== Given records ==

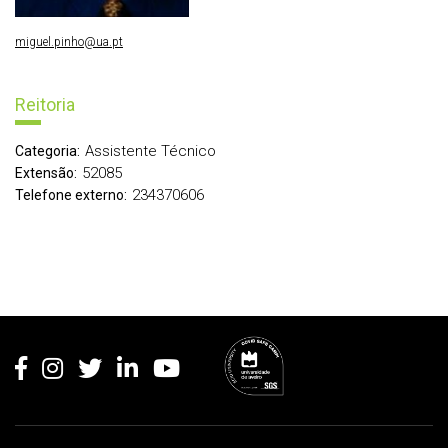
miguel.pinho@ua.pt
Reitoria
Assistente Técnico
Categoria:
52085
Extensão:
234370606
Telefone externo:
Rodapé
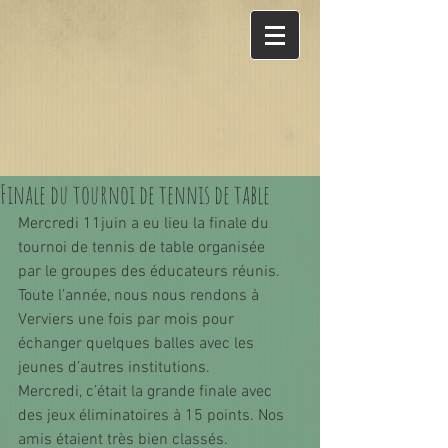
Finale du tournoi de tennis de table
Mercredi 11juin a eu lieu la finale du 
tournoi de tennis de table organisée 
par le groupes des éducateurs réunis.
Toute l’année, nous nous rendons à 
Verviers une fois par mois pour 
échanger quelques balles avec les 
jeunes d’autres institutions. 
Mercredi, c’était la grande finale avec 
des jeux éliminatoires à 15 points. Nos 
amis étaient très bien classés.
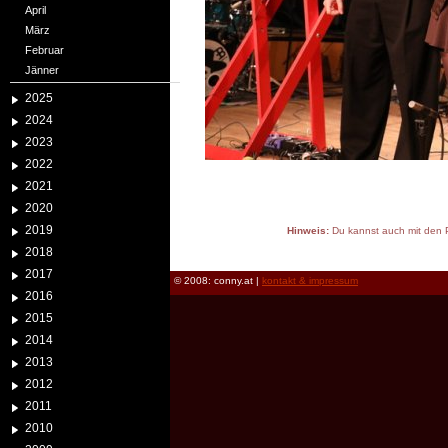
April
März
Februar
Jänner
2025
2024
2023
2022
2021
2020
2019
Hinweis:
Du kannst auch mit den P
reload
2018
2017
© 2008: conny.at |
kontakt & impressum
2016
2015
2014
2013
2012
2011
2010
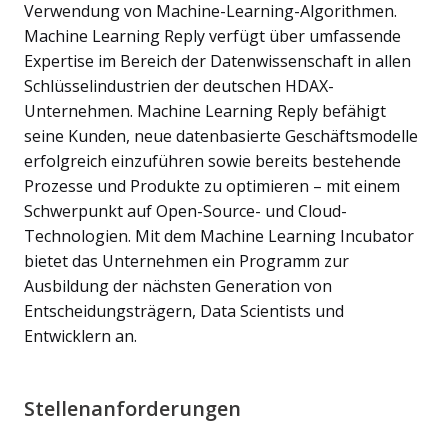
Verwendung von Machine-Learning-Algorithmen.
Machine Learning Reply verfügt über umfassende
Expertise im Bereich der Datenwissenschaft in allen
Schlüsselindustrien der deutschen HDAX-
Unternehmen. Machine Learning Reply befähigt
seine Kunden, neue datenbasierte Geschäftsmodelle
erfolgreich einzuführen sowie bereits bestehende
Prozesse und Produkte zu optimieren – mit einem
Schwerpunkt auf Open-Source- und Cloud-
Technologien. Mit dem Machine Learning Incubator
bietet das Unternehmen ein Programm zur
Ausbildung der nächsten Generation von
Entscheidungsträgern, Data Scientists und
Entwicklern an.
Stellenanforderungen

===

Work request ->
Only lines that contain the string "Learning" count; pick each one out of the records and copy it.

Problem solution ->
Verwendung von Machine-Learning-Algorithmen.
Machine Learning Reply verfügt über umfassende
Unternehmen. Machine Learning Reply befähigt
Technologien. Mit dem Machine Learning Incubator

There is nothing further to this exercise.